Hadoop Soup: December 2013

Monday 30 December 2013

JobTracker and TaskTracker

Two types of nodes that control the job of job execution ptrocess: A Jobtracker and TaskTracker These two terms are very important and you will see them countless times.So let us understand them one by one.

JobTracker

It is a node in cluster which client applications submit MapReduce jobs. It coordinates all the jobs run on the system by scheduling tasks to run on TaskTrackers.If a task fails, the JobTracker can reschedule it on a different Taskracker. In other words JobTracker pushes work out to available TaskTracker nodes in the cluster, trying to keep the work as close to the data as possible. With a rack-aware file system( which is the essence of HDFS. For more info Click Here ), the JobTracker knows which node contains the data, and which other machines are nearby.

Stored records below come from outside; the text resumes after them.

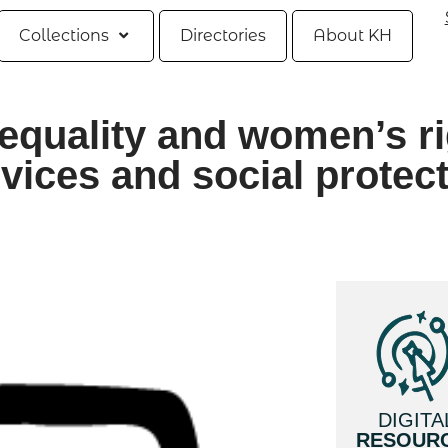
Collections
Directories
About KH
equality and women’s r
vices and social protec
DIGITA
RESOUR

If the work cannot be hosted on the actual node where the data resides, priority is given to nodes in the same rack.The TaskTracker on each node creates a separate Java Virtual Machine process to prevent the TaskTracker itself from failing if the running job crashes the JVM. A heartbeat is sent from the TaskTracker to the JobTracker every few minutes to check its status.

TaskTracker

A TaskTracker is a node in the cluster that accepts tasks - Map, Reduce and Shuffle operations - from a JobTracker. It runs tasks and send progress reports to the JobTracker,which keeps a record the overall progress of each job. Every TaskTracker is configured with a set of slots, these indicate the number of tasks that it can accept. As explained in JobTracker above, when the JobTracker tries to find somewhere to schedule a task within the MapReduce operations, it first looks for an empty slot on the same server that hosts the DataNode containing the data, and if not, it looks for an empty slot on a machine in the same rack.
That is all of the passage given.